I concur in reversing the Circuit decree in this case, as indicated in the opinion of Mr. Justice Stabler, but upon a different ground from that upon which he bases reversal. I do not agree with certain conclusions reached by him, as I shall indicate.
At the inception of the several transactions which make up the setting of this interesting and very important controversy, the Camden Bank was the owner of the Wooten draft. It forwarded that draft to the Columbia Bank forcollection. The relation of principal and agent was thus constituted; the Camden Bank, the principal; the Columbia Bank, its agent. *Page 326
The Columbia Bank, the agent bank, then reforwarded the draft to the Hartsville Bank for collection locally. The Hartsville Bank then became the subagent of the Camden Bank, the principal bank.
At the outset we have, then, clearly before us the relations of the several banks.
To recapitulate the facts: It appears that on June 21, 1926, the Camden Bank, the principal bank (the payee and therefore the owner of the Wooten draft), forwarded to the Columbia Bank, the agent bank, for collection and credit, a draft drawn by F.M. Wooten upon J.R. Young Co., of Hartsville, S.C. for $8,849.54. The Columbia Bank immediately reforwarded the draft to the Hartsville Bank for collection locally.

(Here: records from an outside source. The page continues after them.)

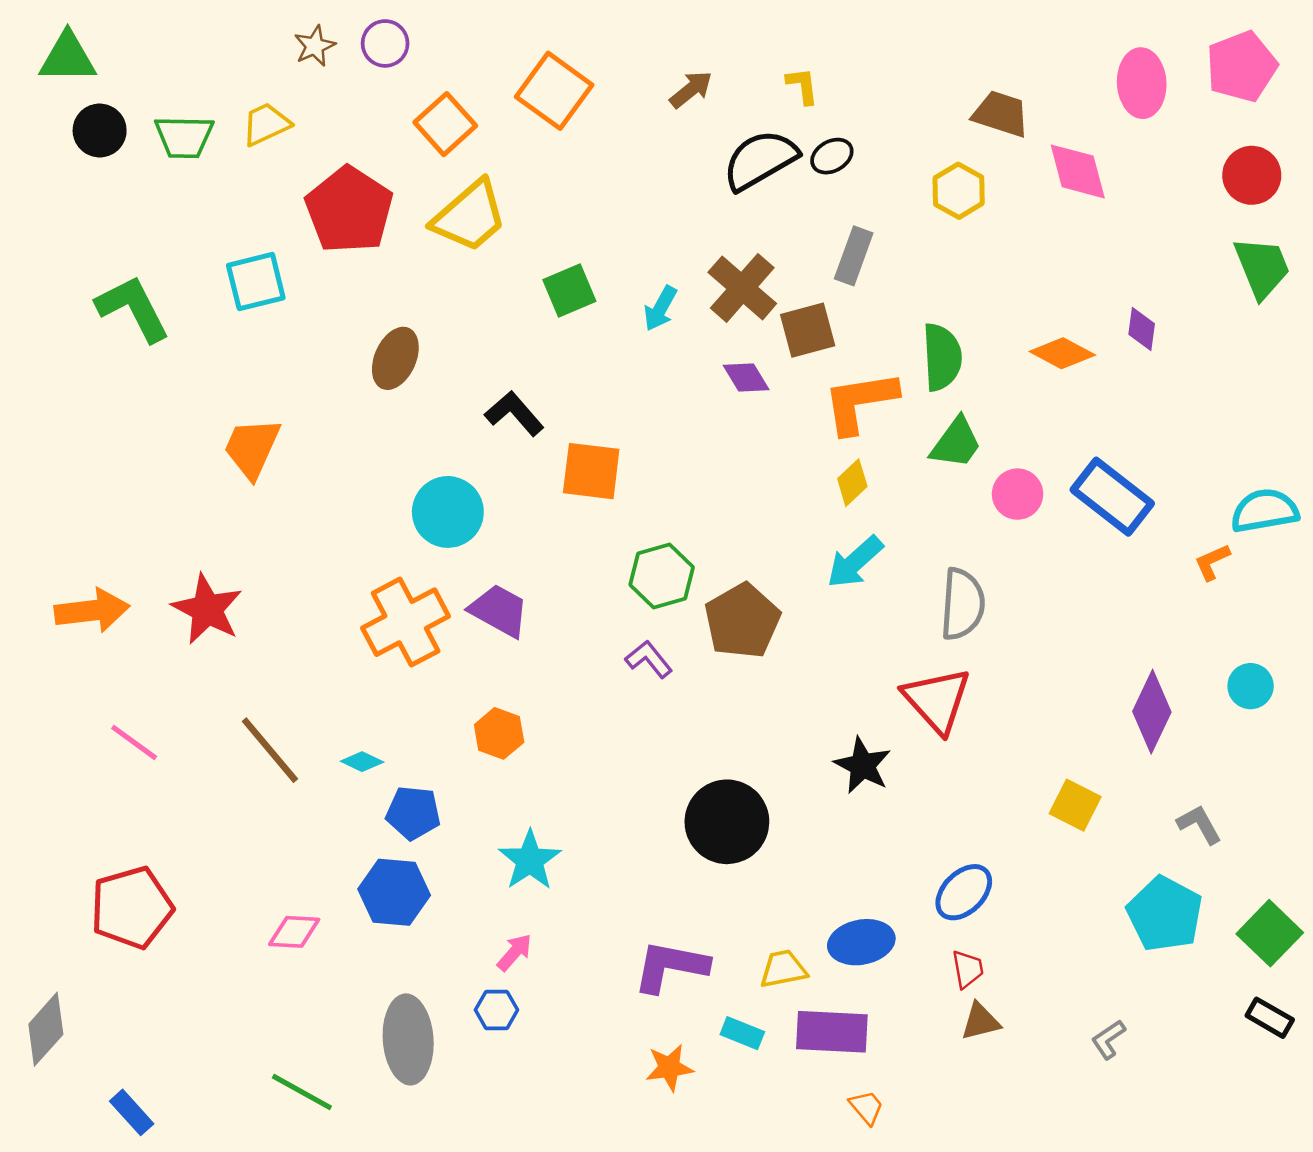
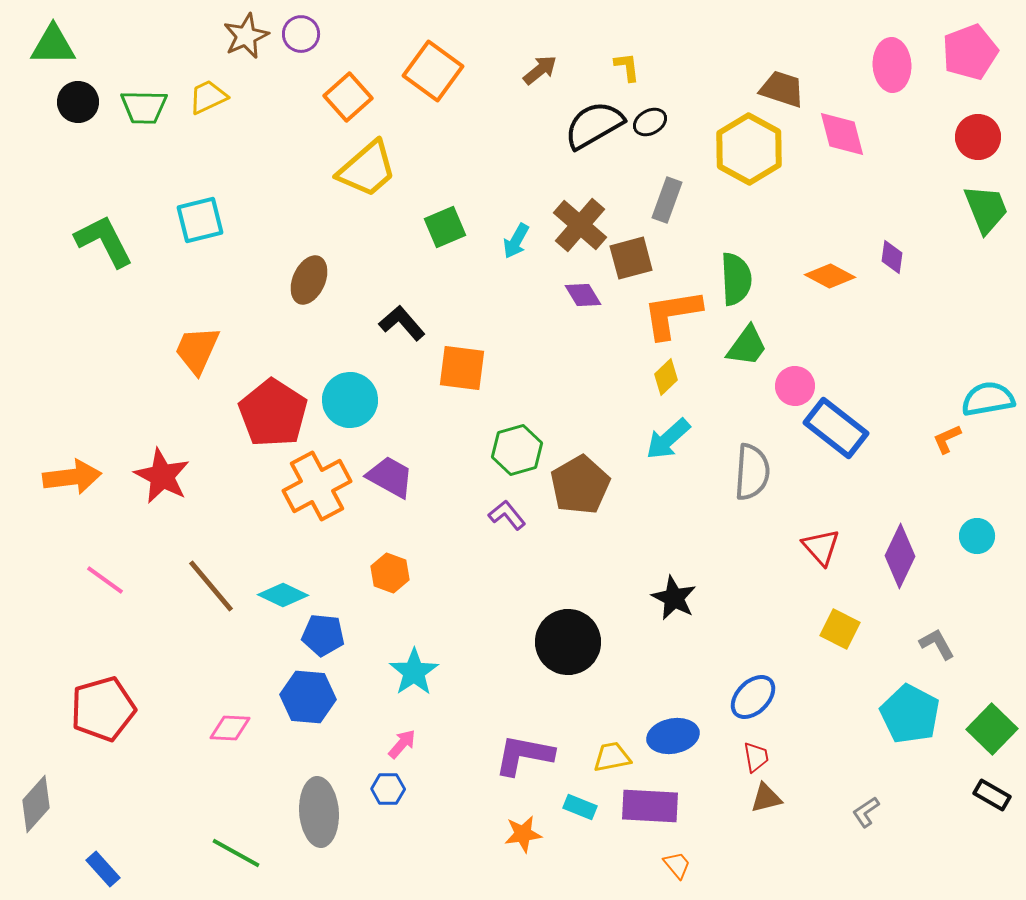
brown star: (315, 46) -> (246, 36), size x1.4
yellow hexagon: (959, 191) -> (749, 149), size x1.6
red pentagon: (349, 210) -> (273, 413), moved
blue rectangle: (1112, 497) -> (836, 428), moved
red triangle: (937, 700) -> (821, 547), moved, size x0.7
cyan diamond: (362, 762) -> (283, 595), size x1.5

The Hartsville Bank collected the draft, passed the proceeds of the collection to the credit of the Columbia Bank, and at some time on June 25th, after the Columbia Bank had closed its doors for the last time, notified that bank of the collection and credit. Thereafter, on the same day, the Columbia Bank notified the Camden Bank that the draft had been paid. At the close of business on June 24th, the Camden Bank had a deposit credit with the Columbia Bank of $4,459.80. On the 25th the credit balance was increased by the book entry of the proceeds of the draft, $8,849.54. On that day drafts of the Camden Bank to the amount of $5,500 were honored by the Columbia Bank. If the credit of $8,849.54 should be eliminated, the Camden Bank would be chargeable with an overdraft of the difference between $5,500 and $4,459.80, $1,040.20, except for the fact that a check of $4,000, which was charged up to the Camden Bank in the estimate of the credit balance above stated of $4,459.80, was never paid; this would make the deposit credit $4,000 more, or $8,459.80, diminished by the $5,500 drafts, leaving a net balance to the credit of the Camden Bank of $2,959.80, against which is to be charged a balance of $3,392.21 due by the Camden Bank to the Columbia Bank, a net balance to the credit of the Columbia Bank of $432.33. *Page 327 (I admit that this statement is not reconcilable with the result stated by Mr. Earle, cashier.)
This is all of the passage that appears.